+++ The input

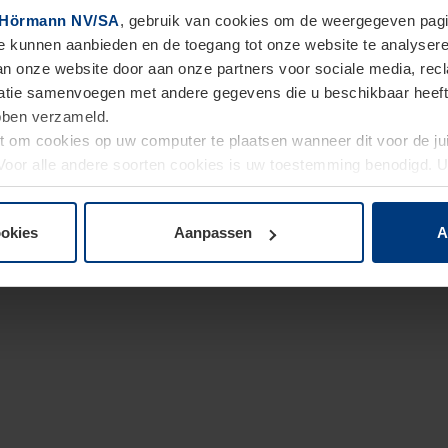
Hörmann NV/SA
, gebruik van cookies om de weergegeven pagin
te kunnen aanbieden en de toegang tot onze website te analyser
van onze website door aan onze partners voor sociale media, re
tie samenvoegen met andere gegevens die u beschikbaar heeft ge
ebben verzameld.
ht om cookies op uw computer te plaatsen wanneer dit voor de j
. Voor alle andere soorten cookies is uw toestemming benodigd.
cookies op pagina
Privacyverklaring
op onze website wijzigen o
ookies
Aanpassen
A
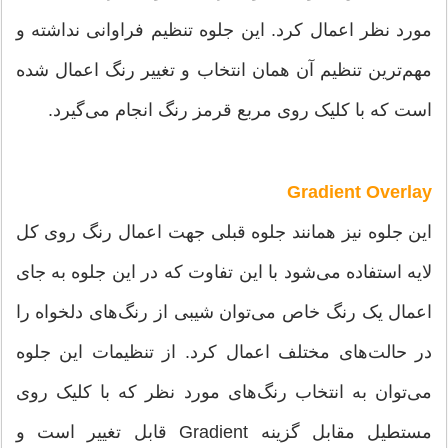
مورد نظر اعمال کرد. این جلوه تنظیم فراوانی نداشته و
مهم‌ترین تنظیم آن همان انتخاب و تغییر رنگ اعمال شده
است که با کلیک روی مربع قرمز رنگ انجام می‌‌گیرد.
Gradient Overlay
این جلوه نیز همانند جلوه قبلی جهت اعمال رنگ روی کل
لایه استفاده می‌‌شود با این تفاوت که در این جلوه به جای
اعمال یک رنگ خاص می‌‌توان شیبی از رنگ‌های دلخواه را
در حالت‌های مختلف اعمال کرد. از تنظیمات این جلوه
می‌‌توان به انتخاب رنگ‌های مورد نظر که با کلیک روی
مستطیل مقابل گزینه Gradient قابل تغییر است و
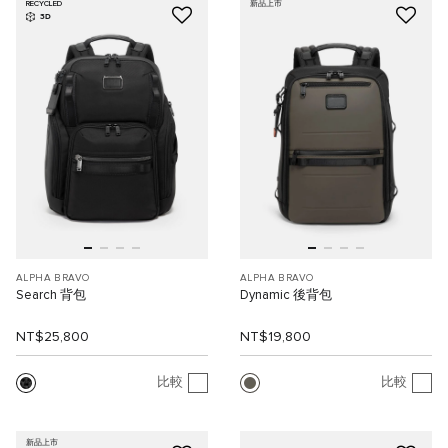
RECYCLED
新品上市
3D
ALPHA BRAVO
ALPHA BRAVO
Search 背包
Dynamic 後背包
NT$25,800
NT$19,800
比較
比較
新品上市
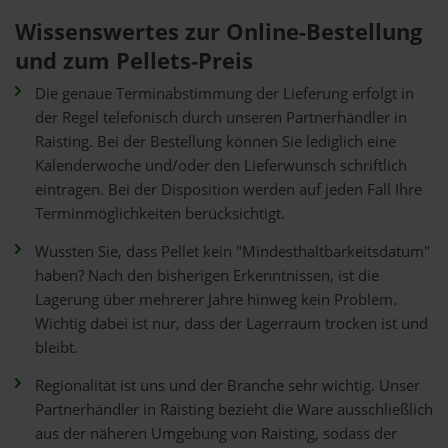
Wissenswertes zur Online-Bestellung
und zum Pellets-Preis
Die genaue Terminabstimmung der Lieferung erfolgt in
der Regel telefonisch durch unseren Partnerhändler in
Raisting. Bei der Bestellung können Sie lediglich eine
Kalenderwoche und/oder den Lieferwunsch schriftlich
eintragen. Bei der Disposition werden auf jeden Fall Ihre
Terminmöglichkeiten berücksichtigt.
Wussten Sie, dass Pellet kein "Mindesthaltbarkeitsdatum"
haben? Nach den bisherigen Erkenntnissen, ist die
Lagerung über mehrerer Jahre hinweg kein Problem.
Wichtig dabei ist nur, dass der Lagerraum trocken ist und
bleibt.
Regionalität ist uns und der Branche sehr wichtig. Unser
Partnerhändler in Raisting bezieht die Ware ausschließlich
aus der näheren Umgebung von Raisting, sodass der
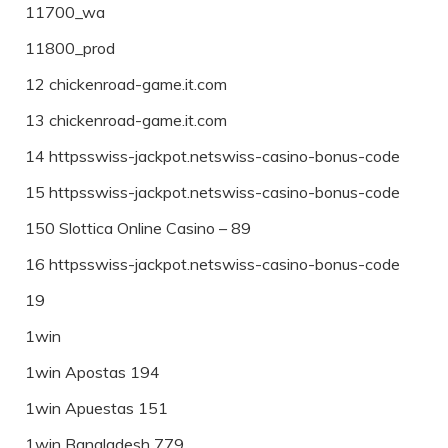
11700_wa
11800_prod
12 chickenroad-game.it.com
13 chickenroad-game.it.com
14 httpsswiss-jackpot.netswiss-casino-bonus-code
15 httpsswiss-jackpot.netswiss-casino-bonus-code
150 Slottica Online Casino – 89
16 httpsswiss-jackpot.netswiss-casino-bonus-code
19
1win
1win Apostas 194
1win Apuestas 151
1win Bangladesh 779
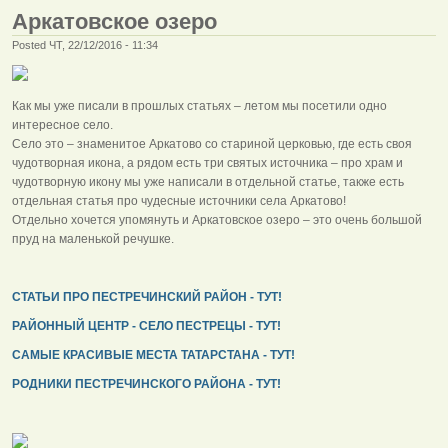
Аркатовское озеро
Posted ЧТ, 22/12/2016 - 11:34
Как мы уже писали в прошлых статьях – летом мы посетили одно
интересное село.
Село это – знаменитое Аркатово со стариной церковью, где есть своя
чудотворная икона, а рядом есть три святых источника – про храм и
чудотворную икону мы уже написали в отдельной статье, также есть
отдельная статья про чудесные источники села Аркатово!
Отдельно хочется упомянуть и Аркатовское озеро – это очень большой
пруд на маленькой речушке.
СТАТЬИ ПРО ПЕСТРЕЧИНСКИЙ РАЙОН - ТУТ!
РАЙОННЫЙ ЦЕНТР - СЕЛО ПЕСТРЕЦЫ - ТУТ!
САМЫЕ КРАСИВЫЕ МЕСТА ТАТАРСТАНА - ТУТ!
РОДНИКИ ПЕСТРЕЧИНСКОГО РАЙОНА - ТУТ!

++++++

Instructions for the task:
Copy every line in the records above that contains the word "game".

Expected answer:
12 chickenroad-game.it.com
13 chickenroad-game.it.com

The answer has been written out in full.